I don’t know about you, but I tend to take my breathing for granted. The only time I pay much attention to it is when I meditate or exercise intensely (or eat too much garlic J). Just think of all those sustaining breaths in between awareness—flowing in and out, unnoticed. Wow!
This week’s ‘stimulate’ tip will help you pay attention to your breathing and improve your lung capacity too! All you have to do is breathe like a fish. What I mean by that is breathing laterally—expanding your ribcage sideways when inhaling and contracting it back toward center when exhaling (another way to visualize this is playing an accordion—out with inhale and in with exhale).
This type of breathing recruits your internal and external obliques and your transverse abdominus, which is your deepest layer of abdominal muscles. It also strengthens the intercostal muscles between your ribs, creating a more protective and flexible sheath around your torso.
So let’s get started…
1. Stand or sit up straight, reaching through the crown of your head and keeping belly button pulled toward spine. Place your hands on the sides of your ribs. If this doesn’t feel comfortable, you can cross your arms in front of you, but make sure your shoulders stay down and relaxed.
2. Now take a breath in, breathing into your hands (like how a fish breathes through its gills).

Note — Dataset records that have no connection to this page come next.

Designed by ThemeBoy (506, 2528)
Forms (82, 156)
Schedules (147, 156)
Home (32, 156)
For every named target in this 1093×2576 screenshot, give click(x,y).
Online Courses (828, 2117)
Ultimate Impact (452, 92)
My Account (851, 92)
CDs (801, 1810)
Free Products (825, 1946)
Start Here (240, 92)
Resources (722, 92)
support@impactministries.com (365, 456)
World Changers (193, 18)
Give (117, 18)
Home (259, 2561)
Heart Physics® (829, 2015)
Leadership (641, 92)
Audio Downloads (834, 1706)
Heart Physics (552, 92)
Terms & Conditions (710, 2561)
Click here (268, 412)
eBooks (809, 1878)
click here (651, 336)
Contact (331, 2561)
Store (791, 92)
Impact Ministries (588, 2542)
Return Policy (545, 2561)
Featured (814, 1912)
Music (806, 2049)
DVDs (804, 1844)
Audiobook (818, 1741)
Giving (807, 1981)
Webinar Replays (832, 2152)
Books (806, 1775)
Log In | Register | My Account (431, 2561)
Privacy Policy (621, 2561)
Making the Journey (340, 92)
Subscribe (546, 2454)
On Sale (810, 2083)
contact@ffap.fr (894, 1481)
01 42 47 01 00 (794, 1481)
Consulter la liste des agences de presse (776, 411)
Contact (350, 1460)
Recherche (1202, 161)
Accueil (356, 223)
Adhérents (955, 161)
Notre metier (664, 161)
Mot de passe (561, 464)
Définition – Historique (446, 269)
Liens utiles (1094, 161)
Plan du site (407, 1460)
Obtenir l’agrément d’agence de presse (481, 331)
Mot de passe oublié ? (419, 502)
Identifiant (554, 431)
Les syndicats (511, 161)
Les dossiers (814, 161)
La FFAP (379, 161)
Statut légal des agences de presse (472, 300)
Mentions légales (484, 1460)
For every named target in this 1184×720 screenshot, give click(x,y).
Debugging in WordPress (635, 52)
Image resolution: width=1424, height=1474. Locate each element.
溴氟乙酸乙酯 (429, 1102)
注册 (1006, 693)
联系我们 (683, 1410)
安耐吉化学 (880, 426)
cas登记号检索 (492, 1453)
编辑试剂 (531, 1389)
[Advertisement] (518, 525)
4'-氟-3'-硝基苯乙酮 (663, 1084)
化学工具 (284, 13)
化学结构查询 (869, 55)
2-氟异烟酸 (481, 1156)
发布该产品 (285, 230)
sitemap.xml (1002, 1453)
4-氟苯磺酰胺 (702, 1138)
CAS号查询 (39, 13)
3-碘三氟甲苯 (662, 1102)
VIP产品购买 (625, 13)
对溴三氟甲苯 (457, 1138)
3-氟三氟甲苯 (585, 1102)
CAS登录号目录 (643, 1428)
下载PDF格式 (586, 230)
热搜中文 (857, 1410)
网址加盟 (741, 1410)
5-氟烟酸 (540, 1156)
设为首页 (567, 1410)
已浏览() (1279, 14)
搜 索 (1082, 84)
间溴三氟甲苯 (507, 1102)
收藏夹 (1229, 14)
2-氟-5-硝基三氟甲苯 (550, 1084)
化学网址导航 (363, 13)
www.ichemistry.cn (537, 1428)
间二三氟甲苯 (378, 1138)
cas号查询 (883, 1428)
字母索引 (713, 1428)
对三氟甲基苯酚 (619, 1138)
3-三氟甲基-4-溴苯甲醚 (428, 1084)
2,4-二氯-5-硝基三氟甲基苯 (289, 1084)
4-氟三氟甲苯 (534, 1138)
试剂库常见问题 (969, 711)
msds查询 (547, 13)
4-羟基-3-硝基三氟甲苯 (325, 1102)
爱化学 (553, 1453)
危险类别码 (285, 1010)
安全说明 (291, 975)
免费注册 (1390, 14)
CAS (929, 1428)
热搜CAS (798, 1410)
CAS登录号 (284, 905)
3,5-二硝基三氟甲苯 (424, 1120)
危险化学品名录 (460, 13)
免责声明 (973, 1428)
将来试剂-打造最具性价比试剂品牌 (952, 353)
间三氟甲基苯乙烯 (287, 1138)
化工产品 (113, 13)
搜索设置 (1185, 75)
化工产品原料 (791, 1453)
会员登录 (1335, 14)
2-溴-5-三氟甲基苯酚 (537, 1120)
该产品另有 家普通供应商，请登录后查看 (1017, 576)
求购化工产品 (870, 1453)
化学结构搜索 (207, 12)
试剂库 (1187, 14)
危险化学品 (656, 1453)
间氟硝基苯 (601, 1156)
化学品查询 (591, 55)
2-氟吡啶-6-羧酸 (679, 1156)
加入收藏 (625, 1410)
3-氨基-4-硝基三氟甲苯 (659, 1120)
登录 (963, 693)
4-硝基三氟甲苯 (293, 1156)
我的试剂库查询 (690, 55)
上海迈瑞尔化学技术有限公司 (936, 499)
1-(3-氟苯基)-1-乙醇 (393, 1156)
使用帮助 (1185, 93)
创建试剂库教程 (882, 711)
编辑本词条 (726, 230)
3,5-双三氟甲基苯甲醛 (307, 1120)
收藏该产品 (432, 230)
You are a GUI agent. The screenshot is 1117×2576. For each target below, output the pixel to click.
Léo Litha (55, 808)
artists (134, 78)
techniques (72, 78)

Feel the side of your ribs expand. Now blow the air out, pulling belly button in toward spine and bringing ribs in toward center.
3. Take another breath, expanding your rib cage out to the side and as you blow out, feel your ribs contract down and in. Think of playing that accordion—as you breathe in you stretch it out to the sides and as you blow out you press it into the center. Your ribs are moving just like the accordion, expanding out with your inhale and contracting in with your exhale.
4. This breathing is going to take a little practice, so be patient and remember the most important thing is to expand and contract your ribs sideways as you keep your belly button pulled in and your spine pulled up long toward the crown of your head.
5. Practice this new breathing 3-5 times a day ten breaths at a time.